By Kori Skillman/VTDigger
The Green Mountain Club has reached its goal of raising $4 million for projects along Vermont’s Long Trail, despite difficulties stemming from the coronavirus pandemic.
The Long Trail Legacy Campaign mounted by the private, nonprofit organization raised money for maintaining vegetation and improving safety along the Long Trail and for improving trail resources for its 200,000 hikers and visitors annually.
The 272-mile trail runs the length of Vermont, all the way between the borders with Massachusetts and Quebec. The club changed its fundraising approach over the course of the campaign — which lasted a year longer than expected — because the Covid-19 pandemic disrupted its original plan.
“Like any prepared hiker, we adjusted our plans to address the new conditions, but never gave up on our goal,” the club said in a press release.
The fundraiser began with a silent phase in early 2019, in which campaign organizers reached out to the club’s board members and affiliated community members. The public campaign officially launched in June of that year at the club’s annual meeting.
Initially, members had projected a two-year timeline to reach the $4 million goal.
According to GMC Executive Director Mike Debonis, the club typically has a budget of $2 million to $2.5 million per year, with $1 million indefinitely dedicated to overall trail maintenance and trail projects.
That makes the $4 million “a significant increase” that will allow for more tailored and specific projects, he said.
GMC has already started to put some of the money to use. The club has launched trail crews on the northern part of the trail, which became unexpectedly popular during the pandemic, to tackle improvement projects and install permanent protections along portions of the trail. Planning has also begun for a new visitor center on the northern part of the trail.
In 2020, the trail drew 35% more visitors and had an 80% increase in use of overnight shelters compared to 2019, according to DeBonis. Those numbers were lower in 2021 but have not dropped to pre-pandemic figures.

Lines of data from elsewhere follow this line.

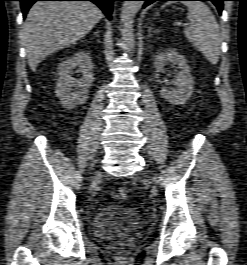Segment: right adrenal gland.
I'll return each instance as SVG.
<instances>
[{
  "mask_svg": "<svg viewBox=\"0 0 247 265\" xmlns=\"http://www.w3.org/2000/svg\"><path fill=\"white\" fill-rule=\"evenodd\" d=\"M94 34H95L96 36H99V31L97 30L96 32H94Z\"/></svg>",
  "mask_w": 247,
  "mask_h": 265,
  "instance_id": "2a0ac1e0",
  "label": "right adrenal gland"
}]
</instances>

Some areas aged almost five years in one season because of the increased trail use, DeBonis said, affecting vegetation and causing erosion that requires additional management and care — and making campaign funds even more crucial.

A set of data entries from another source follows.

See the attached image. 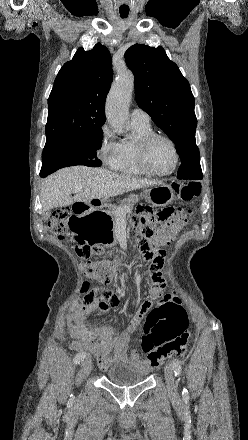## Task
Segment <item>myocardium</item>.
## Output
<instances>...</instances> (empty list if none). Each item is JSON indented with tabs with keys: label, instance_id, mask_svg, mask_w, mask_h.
I'll return each instance as SVG.
<instances>
[{
	"label": "myocardium",
	"instance_id": "f54148a6",
	"mask_svg": "<svg viewBox=\"0 0 248 440\" xmlns=\"http://www.w3.org/2000/svg\"><path fill=\"white\" fill-rule=\"evenodd\" d=\"M157 140H164L167 143H169L170 146L172 147L175 160H174L173 167L169 171L157 172V171H154L149 165V161H148L149 150H150L152 144ZM137 161H138L140 168L142 169V171L145 174L150 175V176H154V177H166V176L173 174L176 171V169L179 165V162H180V154H179L176 143L170 137L163 135V134L153 132L151 134L144 136L143 138H141L139 140L138 145H137Z\"/></svg>",
	"mask_w": 248,
	"mask_h": 440
}]
</instances>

The new infrastructure along the trail is “really a way to equip and empower a hiker or user with the best information,” DeBonis said.
Money will also be invested in facilities needed by search and rescue teams, and in replacing the visitor center where people can get information on hiking and related topics. It’s also home to history archives — the trail was begun in 1910 and completed in 1930 — and to training and education events.

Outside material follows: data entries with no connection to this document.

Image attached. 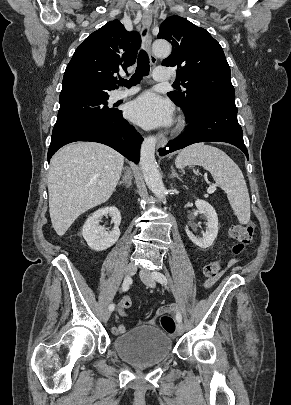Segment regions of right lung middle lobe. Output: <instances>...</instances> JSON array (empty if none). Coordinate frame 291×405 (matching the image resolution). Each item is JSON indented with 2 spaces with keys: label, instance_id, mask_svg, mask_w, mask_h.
<instances>
[{
  "label": "right lung middle lobe",
  "instance_id": "1",
  "mask_svg": "<svg viewBox=\"0 0 291 405\" xmlns=\"http://www.w3.org/2000/svg\"><path fill=\"white\" fill-rule=\"evenodd\" d=\"M108 98H82L60 102L53 133L75 124L110 118L116 110L108 108Z\"/></svg>",
  "mask_w": 291,
  "mask_h": 405
}]
</instances>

The $4 million campaign was based on a strategic plan developed over a five-year period, outlining goals and priorities — everything from improving the condition of the northern section of the trail to stabilizing funding for the trail’s caretaker program.
The $4 million was the estimate of how much it would cost for the club to accomplish all it wanted.
“We went into the campaign with a plan for what types of gifts we would get at certain levels, how long it would take, what types of fundraising events we were going to do to raise the money — and that all changed with the pandemic,” said DeBonis, who said he understands that donation priorities may have shifted away from parks to health care during the pandemic. “It forced us to rethink our approach to every donor, to really start at a base level of connecting and really starting a conversation, and from there determine whether there was an ability to support the work or not.”
GMC announced the end of its campaign at this year’s annual meeting on June 11.
“Just like my time hiking on the trail, the campaign stretched me to achieve more than I thought possible and reinforced that amazing things happen when we work together,” Nancy McClellan, the Long Trail Legacy Campaign chair, said in a press release.